'Eat Lunch or be Lunch' - a challenging title if ever I heard one. The audience were all members of the Inspired Leaders' Network, who subscribe to hear from someone who's 'done it' about how they can do it. In the case of Dan Wagner, the man behind the now-defunct market information provider Maid, it was clearly all about success. But it was also about how to change your organisation to cope with fast-moving markets and bankers stuck in the dark ages. Maid and its successor, The Dialog Corporation, have seen bad times as well as good; now the newest incarnation, Bright Station, is hoping for a brighter future.
Not that Wagner has done too badly; he's made the proverbial shedloads along the way. I liked his informal approach and it was a good story, particularly the bit about his latest deal. He sold Dialog's information distribution business - a major chunk of his company - to Thomson. The cleverness was leaving intact the technologies that made the thing work.

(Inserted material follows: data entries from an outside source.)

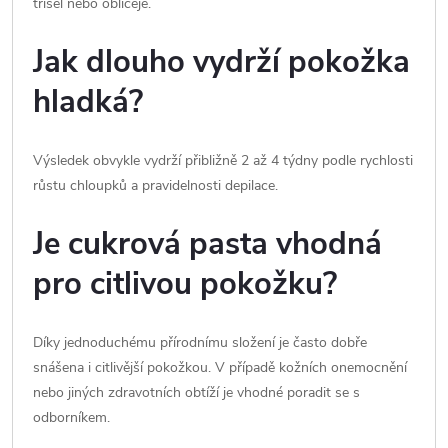
třísel nebo obličeje.
Jak dlouho vydrží pokožka
hladká?
Výsledek obvykle vydrží přibližně 2 až 4 týdny podle rychlosti
růstu chloupků a pravidelnosti depilace.
Je cukrová pasta vhodná
pro citlivou pokožku?
Díky jednoduchému přírodnímu složení je často dobře
snášena i citlivější pokožkou. V případě kožních onemocnění
nebo jiných zdravotních obtíží je vhodné poradit se s
odborníkem.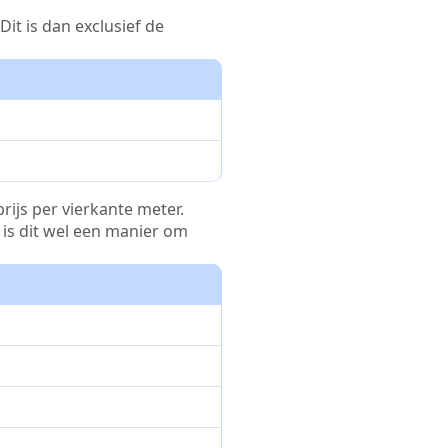
it is dan exclusief de
rijs per vierkante meter.
r is dit wel een manier om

Wagner made it sound as if Thomson had paid through the nose for not very much, but he rapidly corrected himself. 'They weren't sold a pup. It was a good deal for both sides.' Lucky no Thomson people were in the audience.
However, he would have avoided that if he'd thought a little more about the presentation. Preparation is key, as is rehearsal and he would have realised that he would under-run his half-hour slot by seven minutes.
Key moment: The revelation that Fujitsu is licensing Bright Station software, which automatically analyses the content of documents, indexes it and posts it to the company intranet. That's real knowledge management.
Key lesson: Prepare. A presentation is like a marriage: if it is put together in haste, you will repent at leisure.